> _What this task involves_: How many lines of the data include the string "auch"? State that number alone.

> _Records supplied_:
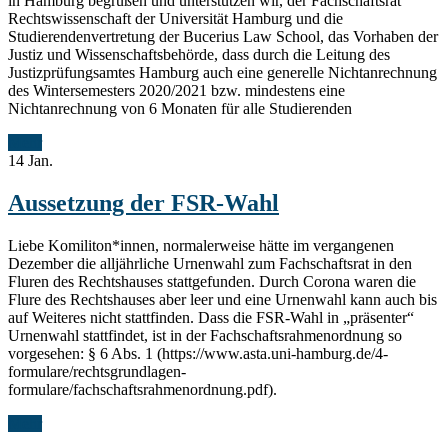
in Hamburg begrüßen und unterstützen wir, der Fachschaftsrat
Rechtswissenschaft der Universität Hamburg und die
Studierendenvertretung der Bucerius Law School, das Vorhaben der
Justiz und Wissenschaftsbehörde, dass durch die Leitung des
Justizprüfungsamtes Hamburg auch eine generelle Nichtanrechnung
des Wintersemesters 2020/2021 bzw. mindestens eine
Nichtanrechnung von 6 Monaten für alle Studierenden
Mehr
14
Jan.
Aussetzung der FSR-Wahl
Liebe Komiliton*innen, normalerweise hätte im vergangenen
Dezember die alljährliche Urnenwahl zum Fachschaftsrat in den
Fluren des Rechtshauses stattgefunden. Durch Corona waren die
Flure des Rechtshauses aber leer und eine Urnenwahl kann auch bis
auf Weiteres nicht stattfinden. Dass die FSR-Wahl in „präsenter“
Urnenwahl stattfindet, ist in der Fachschaftsrahmenordnung so
vorgesehen: § 6 Abs. 1 (https://www.asta.uni-hamburg.de/4-
formulare/rechtsgrundlagen-
formulare/fachschaftsrahmenordnung.pdf).
Mehr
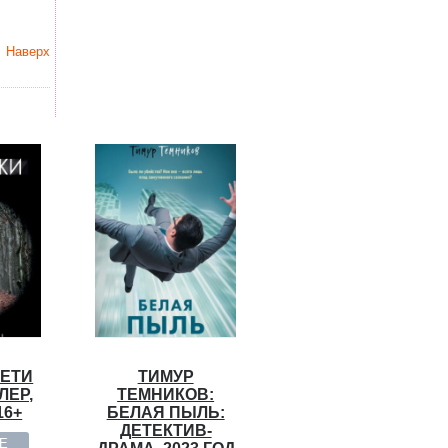
Наверх
СЕТИ
ТИМУР
ЛЕР,
ТЕМНИКОВ:
16+
БЕЛАЯ ПЫЛЬ:
ДЕТЕКТИВ-
E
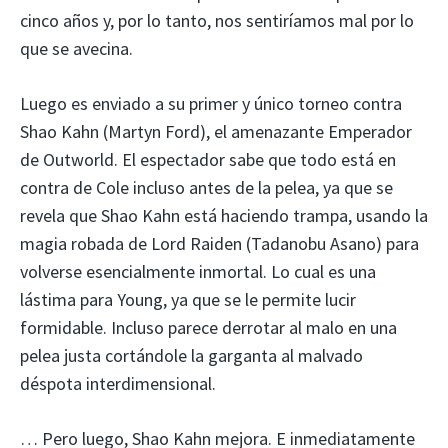
cinco años y, por lo tanto, nos sentiríamos mal por lo
que se avecina.
Luego es enviado a su primer y único torneo contra
Shao Kahn (Martyn Ford), el amenazante Emperador
de Outworld. El espectador sabe que todo está en
contra de Cole incluso antes de la pelea, ya que se
revela que Shao Kahn está haciendo trampa, usando la
magia robada de Lord Raiden (Tadanobu Asano) para
volverse esencialmente inmortal. Lo cual es una
lástima para Young, ya que se le permite lucir
formidable. Incluso parece derrotar al malo en una
pelea justa cortándole la garganta al malvado
déspota interdimensional.
… Pero luego, Shao Kahn mejora. E inmediatamente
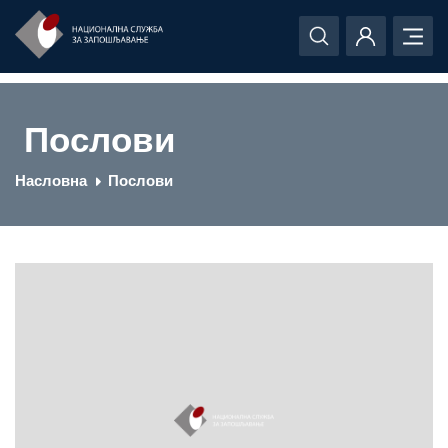
Послови
Насловна
Послови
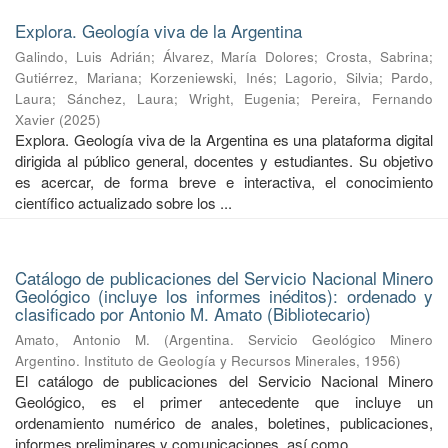
Explora. Geología viva de la Argentina
Galindo, Luis Adrián
;
Álvarez, María Dolores
;
Crosta, Sabrina
;
Gutiérrez, Mariana
;
Korzeniewski, Inés
;
Lagorio, Silvia
;
Pardo,
Laura
;
Sánchez, Laura
;
Wright, Eugenia
;
Pereira, Fernando
Xavier
(
2025
)
Explora. Geología viva de la Argentina es una plataforma digital
dirigida al público general, docentes y estudiantes. Su objetivo
es acercar, de forma breve e interactiva, el conocimiento
científico actualizado sobre los ...
Catálogo de publicaciones del Servicio Nacional Minero
Geológico (incluye los informes inéditos): ordenado y
clasificado por Antonio M. Amato (Bibliotecario)
Amato, Antonio M.
(
Argentina. Servicio Geológico Minero
Argentino. Instituto de Geología y Recursos Minerales
,
1956
)
El catálogo de publicaciones del Servicio Nacional Minero
Geológico, es el primer antecedente que incluye un
ordenamiento numérico de anales, boletines, publicaciones,
informes preliminares y comunicaciones, así como ...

> _Output for this task_: 2